Paradoxes et contrastes

La terre est rouge, le ciel menace toujours d'une lourde averse, la végétation tropicale est luxuriante avec ses manguiers chargés de fruits mûrs. Les démarches bureaucratiques sont interminables, je suis directement confrontée aux inégalités sociales intolérables pour nous Européens ; ceux qui ont plus d'argent seront servis mieux et plus rapidement, les autres attendent. La technologie est omniprésente et accessible... à tous les riches. Les meilleures universités sont celles du réseau public et gratuit ; mais pour y accéder, il faut réussir l'examen d'entrée auquel préparent si bien les écoles secondaires privées. La santé est gratuite dans les hôpitaux publics, mais là manquent souvent confort, intimité et ressources.

Combien de fois ai-je envie de donner quelques euros aux familles pour pouvoir soigner leur enfant à la maison ? Et cela malgré la volonté et l'excellent niveau des acteurs universitaires. Le racisme ne devrait pas être dans un pays d'un tel métissage, et pourtant, je remarque des regards différents sur les couleurs et les traditions des peuples indigènes. J'écoute les conseils de mes amies brésiliennes et observe leurs attitudes prudentes, qui m'étonnent toujours, citoyenne bruxelloise, même après avoir aperçu des armes à feu au coin des restos que nous fréquentons habituellement. Et l'on sait que la violence n'est rien ici, en comparaison à Rio, São Paulo ou Recife. Le peuple brésilien attend, avec des opinions très mitigées, de voir les changements promis par le charismatique Lula réélu.
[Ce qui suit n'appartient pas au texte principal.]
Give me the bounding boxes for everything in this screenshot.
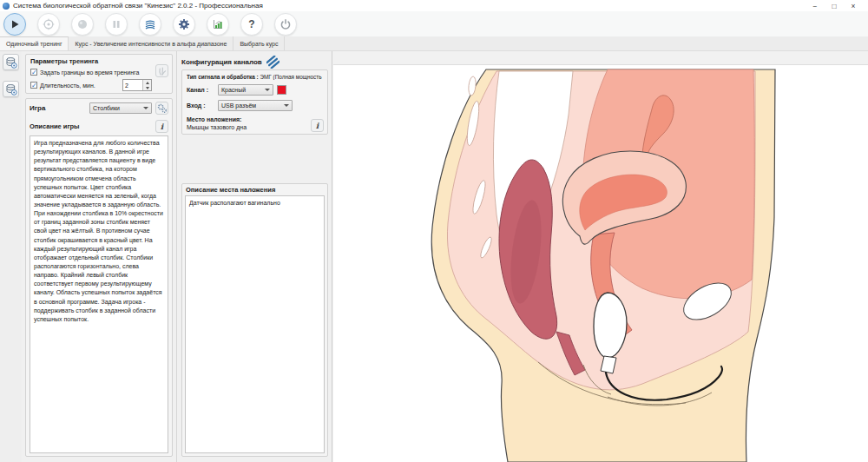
placement-desc-title: Описание места наложения <box>182 184 327 195</box>
placement-value: Мышцы тазового дна <box>187 124 323 130</box>
game-description-title: Описание игры <box>30 122 80 130</box>
illustration-panel-header <box>333 51 868 65</box>
tab-label: Выбрать курс <box>240 41 278 47</box>
statistics-button[interactable] <box>207 13 229 36</box>
window-controls: − □ × <box>806 0 863 11</box>
chevron-down-icon <box>284 104 289 107</box>
gear-icon <box>178 18 190 30</box>
toolbar: ? <box>0 11 868 37</box>
pause-button[interactable] <box>105 13 128 36</box>
placement-info-button[interactable]: i <box>311 119 324 132</box>
game-description-header: Описание игры i <box>30 120 168 133</box>
chevron-up-icon <box>146 82 149 84</box>
app-window: Система биологической обратной связи "Ки… <box>0 0 868 462</box>
training-params-group: Параметры тренинга ✓ Задать границы во в… <box>25 54 173 94</box>
session-stack-button-2[interactable] <box>3 81 19 97</box>
input-select[interactable]: USB разъём <box>218 100 293 111</box>
tab-choose-course[interactable]: Выбрать курс <box>233 36 285 50</box>
tab-course-alpha[interactable]: Курс - Увеличение интенсивности в альфа … <box>69 36 233 50</box>
minimize-button[interactable]: − <box>806 0 825 11</box>
game-select[interactable]: Столбики <box>89 102 152 114</box>
pelvic-anatomy-illustration <box>333 65 868 462</box>
game-description-text: Игра предназначена для любого количества… <box>30 135 168 453</box>
input-select-value: USB разъём <box>221 102 256 109</box>
left-icon-strip <box>0 51 23 462</box>
power-icon <box>279 18 292 30</box>
signal-type-line: Тип сигнала и обработка : ЭМГ (Полная мо… <box>187 74 323 80</box>
training-params-title: Параметры тренинга <box>30 57 168 65</box>
play-icon <box>10 19 20 30</box>
window-title: Система биологической обратной связи "Ки… <box>13 2 263 10</box>
help-button[interactable]: ? <box>240 13 263 36</box>
database-stack-icon <box>5 56 17 69</box>
question-mark-icon: ? <box>248 19 254 30</box>
channel-row: Канал : Красный <box>187 84 323 96</box>
duration-spinner[interactable]: 2 <box>122 79 152 91</box>
game-settings-button[interactable] <box>155 102 168 115</box>
gears-icon <box>157 103 168 114</box>
training-panel: Параметры тренинга ✓ Задать границы во в… <box>22 51 177 462</box>
channels-config-icon <box>266 56 279 69</box>
duration-checkbox[interactable]: ✓ <box>30 82 37 89</box>
game-info-button[interactable]: i <box>155 120 168 133</box>
tab-bar: Одиночный тренинг Курс - Увеличение инте… <box>0 36 868 51</box>
placement-desc-text: Датчик располагают вагинально <box>185 195 325 453</box>
set-bounds-checkbox[interactable]: ✓ <box>30 69 37 76</box>
game-row: Игра Столбики <box>30 102 168 115</box>
game-group: Игра Столбики Описание игры i Игра предн… <box>25 98 173 457</box>
placement-description-group: Описание места наложения Датчик располаг… <box>181 183 328 457</box>
illustration-panel <box>333 51 868 462</box>
channel-select[interactable]: Красный <box>218 84 273 96</box>
snapshot-button[interactable] <box>71 13 94 36</box>
layers-icon <box>144 18 156 30</box>
record-target-icon <box>43 18 55 30</box>
play-button[interactable] <box>3 13 26 36</box>
hand-icon <box>157 66 168 76</box>
tab-label: Одиночный тренинг <box>6 41 62 47</box>
info-icon: i <box>161 122 163 131</box>
signal-type-label: Тип сигнала и обработка : <box>187 74 259 80</box>
info-icon: i <box>316 122 319 130</box>
tab-single-training[interactable]: Одиночный тренинг <box>0 36 69 50</box>
spin-down-button[interactable] <box>143 85 151 90</box>
settings-button[interactable] <box>173 13 195 36</box>
bar-chart-icon <box>212 18 224 30</box>
chevron-down-icon <box>265 89 270 91</box>
set-bounds-label: Задать границы во время тренинга <box>40 69 139 76</box>
maximize-button[interactable]: □ <box>825 0 844 11</box>
session-stack-button-1[interactable] <box>3 54 19 70</box>
channels-panel: Конфигурация каналов Тип сигнала и обраб… <box>178 51 332 462</box>
content-area: Параметры тренинга ✓ Задать границы во в… <box>0 51 868 462</box>
input-row: Вход : USB разъём <box>187 100 323 111</box>
game-label: Игра <box>30 104 86 112</box>
spinner-arrows <box>142 80 151 90</box>
record-button[interactable] <box>37 13 60 36</box>
signal-type-value: ЭМГ (Полная мощность спектра) <box>260 74 323 80</box>
placement-label: Место наложения: <box>187 116 323 122</box>
channels-header: Конфигурация каналов <box>181 54 328 69</box>
sphere-icon <box>76 18 89 30</box>
channel-color-swatch[interactable] <box>277 85 286 95</box>
power-button[interactable] <box>274 13 297 36</box>
channel-label: Канал : <box>187 87 214 93</box>
chevron-down-icon <box>146 87 149 89</box>
input-label: Вход : <box>187 102 214 109</box>
close-button[interactable]: × <box>844 0 863 11</box>
tab-label: Курс - Увеличение интенсивности в альфа … <box>75 41 227 47</box>
duration-row: ✓ Длительность, мин. 2 <box>30 79 168 91</box>
sessions-button[interactable] <box>139 13 161 36</box>
duration-label: Длительность, мин. <box>40 82 95 89</box>
chevron-down-icon <box>143 107 148 109</box>
pause-icon <box>111 19 122 30</box>
title-bar: Система биологической обратной связи "Ки… <box>0 0 868 11</box>
channel-config-box: Тип сигнала и обработка : ЭМГ (Полная мо… <box>181 69 328 135</box>
duration-value: 2 <box>123 80 142 90</box>
manual-bounds-button[interactable] <box>155 64 168 77</box>
set-bounds-row: ✓ Задать границы во время тренинга <box>30 69 168 76</box>
database-stack-icon <box>5 83 17 96</box>
channel-select-value: Красный <box>221 87 246 93</box>
game-select-value: Столбики <box>93 105 120 111</box>
app-icon <box>3 3 10 10</box>
channels-title: Конфигурация каналов <box>181 58 262 66</box>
Tant de contrastes, dans un pays de lumière, de sourires, de chaleur, d'allégresse, à l'accueil inégalable. Pourquoi notre monde si malade ne peut pas simplement se laisser emporter par ces airs de Samba ? Alors moi petite Laure, j'apprends une médecine " tropicale ", une nouvelle langue si charmeuse, une culture tellement autre ; je vois des réalités qu'on voudrait ne pas savoir, je deviens plus " brésilienne " chaque jour et j'appréhende déjà mon retour... Mais ce que je sais, c'est que le jeu en vaut la peine, que j'en reviendrai plus grande, plus forte, plus riche, plus chaleureuse et j'espère, encore plus tolérante.

Laure Joachim


Les nuages sont menaçants depuis plusieurs mois sur Brasília ; climat tropical, températures charmeuses, pluies de moussons estivales, éclaircies prometteuses et couchers de soleil uniques. Les nuages sont menaçants, mais la vue reste imprenable, à trois cent soixante degrés sur la " nouvelle " capitale du Brésil et du District fédéral. Une vue imprenable, depuis cette ville construite sur un idéal urbanistique utopiste, et pourtant, sur un pays de tant de contrastes, de beautés, de rythmes, d'allégresses et d'injustices.